Task:
Write out every entry in full. Leave nothing out.
BEGIN Provided records
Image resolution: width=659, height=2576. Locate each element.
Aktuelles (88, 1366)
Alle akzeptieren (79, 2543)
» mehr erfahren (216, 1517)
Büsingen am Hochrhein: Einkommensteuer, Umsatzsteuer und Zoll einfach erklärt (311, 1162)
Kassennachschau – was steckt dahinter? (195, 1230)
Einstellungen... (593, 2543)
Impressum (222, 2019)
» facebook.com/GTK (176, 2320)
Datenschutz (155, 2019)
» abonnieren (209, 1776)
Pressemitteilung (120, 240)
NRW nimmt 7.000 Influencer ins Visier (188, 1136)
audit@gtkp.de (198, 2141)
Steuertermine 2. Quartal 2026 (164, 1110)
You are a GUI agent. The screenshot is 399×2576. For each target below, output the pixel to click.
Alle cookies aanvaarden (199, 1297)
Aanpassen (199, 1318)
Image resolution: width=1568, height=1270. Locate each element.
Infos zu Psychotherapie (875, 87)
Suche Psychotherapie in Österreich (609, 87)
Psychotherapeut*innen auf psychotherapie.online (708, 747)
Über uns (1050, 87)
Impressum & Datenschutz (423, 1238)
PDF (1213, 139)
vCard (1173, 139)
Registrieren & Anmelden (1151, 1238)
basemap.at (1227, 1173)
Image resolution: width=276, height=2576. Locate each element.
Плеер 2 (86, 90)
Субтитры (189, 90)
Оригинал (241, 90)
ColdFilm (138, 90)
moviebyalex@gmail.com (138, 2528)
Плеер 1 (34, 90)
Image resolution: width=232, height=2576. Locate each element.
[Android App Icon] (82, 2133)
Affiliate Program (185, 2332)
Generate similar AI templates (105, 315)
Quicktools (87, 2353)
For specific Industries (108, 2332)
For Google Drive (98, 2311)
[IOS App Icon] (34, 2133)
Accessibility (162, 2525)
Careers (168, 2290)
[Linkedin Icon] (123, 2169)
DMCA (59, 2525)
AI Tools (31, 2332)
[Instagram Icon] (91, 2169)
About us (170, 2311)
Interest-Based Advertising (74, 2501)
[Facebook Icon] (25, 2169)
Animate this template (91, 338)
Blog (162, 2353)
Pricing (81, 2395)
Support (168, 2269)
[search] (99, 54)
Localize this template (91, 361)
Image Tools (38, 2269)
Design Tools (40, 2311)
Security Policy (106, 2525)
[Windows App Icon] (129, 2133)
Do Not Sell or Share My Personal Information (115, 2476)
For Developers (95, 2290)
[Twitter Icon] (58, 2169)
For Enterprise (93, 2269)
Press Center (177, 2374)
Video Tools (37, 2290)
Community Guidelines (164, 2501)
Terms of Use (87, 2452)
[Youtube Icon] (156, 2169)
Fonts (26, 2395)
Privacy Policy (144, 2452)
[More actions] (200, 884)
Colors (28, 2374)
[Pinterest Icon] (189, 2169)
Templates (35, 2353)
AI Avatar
END Provided records
Task output:
Image resolution: width=659, height=2576. Locate each element.
Aktuelles (88, 1366)
Alle akzeptieren (79, 2543)
» mehr erfahren (216, 1517)
Büsingen am Hochrhein: Einkommensteuer, Umsatzsteuer und Zoll einfach erklärt (311, 1162)
Kassennachschau – was steckt dahinter? (195, 1230)
Einstellungen... (593, 2543)
Impressum (222, 2019)
» facebook.com/GTK (176, 2320)
Datenschutz (155, 2019)
» abonnieren (209, 1776)
Pressemitteilung (120, 240)
NRW nimmt 7.000 Influencer ins Visier (188, 1136)
audit@gtkp.de (198, 2141)
Steuertermine 2. Quartal 2026 (164, 1110)
You are a GUI agent. The screenshot is 399×2576. For each target below, output the pixel to click.
Alle cookies aanvaarden (199, 1297)
Aanpassen (199, 1318)
Image resolution: width=1568, height=1270. Locate each element.
Infos zu Psychotherapie (875, 87)
Suche Psychotherapie in Österreich (609, 87)
Psychotherapeut*innen auf psychotherapie.online (708, 747)
Über uns (1050, 87)
Impressum & Datenschutz (423, 1238)
PDF (1213, 139)
vCard (1173, 139)
Registrieren & Anmelden (1151, 1238)
basemap.at (1227, 1173)
Image resolution: width=276, height=2576. Locate each element.
Плеер 2 (86, 90)
Субтитры (189, 90)
Оригинал (241, 90)
ColdFilm (138, 90)
moviebyalex@gmail.com (138, 2528)
Плеер 1 (34, 90)
Image resolution: width=232, height=2576. Locate each element.
[Android App Icon] (82, 2133)
Affiliate Program (185, 2332)
Generate similar AI templates (105, 315)
Quicktools (87, 2353)
For specific Industries (108, 2332)
For Google Drive (98, 2311)
[IOS App Icon] (34, 2133)
Accessibility (162, 2525)
Careers (168, 2290)
[Linkedin Icon] (123, 2169)
DMCA (59, 2525)
AI Tools (31, 2332)
[Instagram Icon] (91, 2169)
About us (170, 2311)
Interest-Based Advertising (74, 2501)
[Facebook Icon] (25, 2169)
Animate this template (91, 338)
Blog (162, 2353)
Pricing (81, 2395)
Support (168, 2269)
[search] (99, 54)
Localize this template (91, 361)
Image Tools (38, 2269)
Design Tools (40, 2311)
Security Policy (106, 2525)
[Windows App Icon] (129, 2133)
Do Not Sell or Share My Personal Information (115, 2476)
For Developers (95, 2290)
[Twitter Icon] (58, 2169)
For Enterprise (93, 2269)
Press Center (177, 2374)
Video Tools (37, 2290)
Community Guidelines (164, 2501)
Terms of Use (87, 2452)
[Youtube Icon] (156, 2169)
Fonts (26, 2395)
Privacy Policy (144, 2452)
[More actions] (200, 884)
Colors (28, 2374)
[Pinterest Icon] (189, 2169)
Templates (35, 2353)
AI Avatar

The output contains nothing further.